Republicans have resorted to begging a congressman who already said he wouldn't run.
Last year, North Dakota Sen. Heidi Heitkamp looked like one of the most vulnerable Democrats on the map, even as she joined with her party to resist Trump. Republicans scoffed that she was a fool for not backing the Trump agenda, particularly the GOP tax scam, and said the North Dakota voters who elected Trump by 36 points would punish her for it.
Fast forward to today. Republicans are desperate to find someone, anyone, to take her on, and begging a congressman who already said he would not do it.
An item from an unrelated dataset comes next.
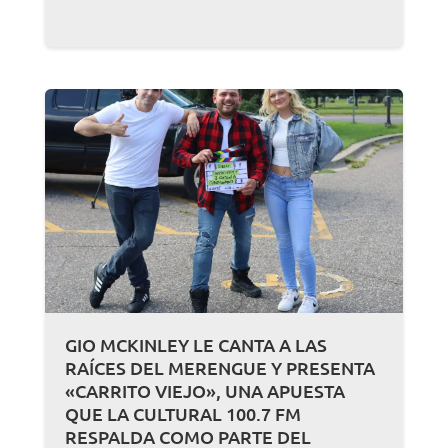
GIO MCKINLEY LE CANTA A LAS
RAÍCES DEL MERENGUE Y PRESENTA
«CARRITO VIEJO», UNA APUESTA
QUE LA CULTURAL 100.7 FM
RESPALDA COMO PARTE DEL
But now, according to the Washington Examiner, Senate Majority Leader Mitch McConnell and party strategists are trying to persuade Cramer to change his mind. Said one insider: "Kevin Cramer might be the most heavily recruited candidate in the history of Republican politics."
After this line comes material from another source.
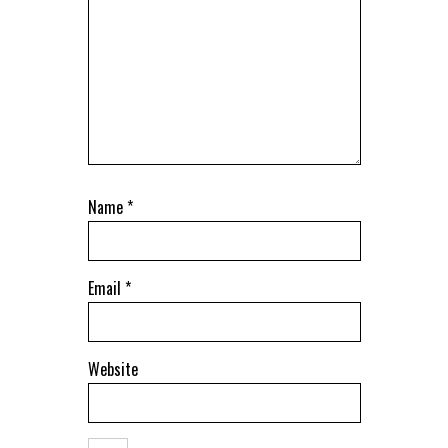
Name
*
Email
*
Website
Republicans might be right that Cramer is their only hope. Both of the current Republicans in the Senate primary are imploding in spectacular fashion.
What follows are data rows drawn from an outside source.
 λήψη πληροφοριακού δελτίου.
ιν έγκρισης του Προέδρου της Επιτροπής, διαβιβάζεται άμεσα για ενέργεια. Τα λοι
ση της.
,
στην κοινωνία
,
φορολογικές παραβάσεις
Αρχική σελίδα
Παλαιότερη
Last week, CNN's Andrew Kaczynski unearthed a series of horrific social media posts by one of the candidates, former state party chair Gary Emineth, in which he advocated banning mosques, called President Obama a "POS," and compared food stamp recipients to animals. Emineth's response was almost comically inept, claiming he did not know what "POS" stood for, and then saying "So what?" and "Bring it on. Im going to say what's on my mind."
Republicans were on the point of grudgingly getting behind the other candidate, former banker and state Sen. Tom Campbell, until their own opposition research revealed he had foreclosed on several family farms and was sued for fraud by a life insurance company after collecting on his deceased mother.
The saga of North Dakota Republicans is part of a general inability to recruit candidates nationwide. Indeed, a similar disaster is unfolding in Tennessee, where Republicans are begging retiring Sen. Bob Corker to un-retire after polls found their frontrunner losing to Democratic former Gov. Phil Bredesen.
After the stunning win of Doug Jones in Alabama, Democrats suddenly have a plausible path to winning a Senate majority, so it is crucial for the GOP to pick off at least a couple of the 10 incumbent Democratic senators on the ballot in states Trump won.
If what is unfolding in North Dakota is any guide, Republicans are growing less sure by the day that they can do it.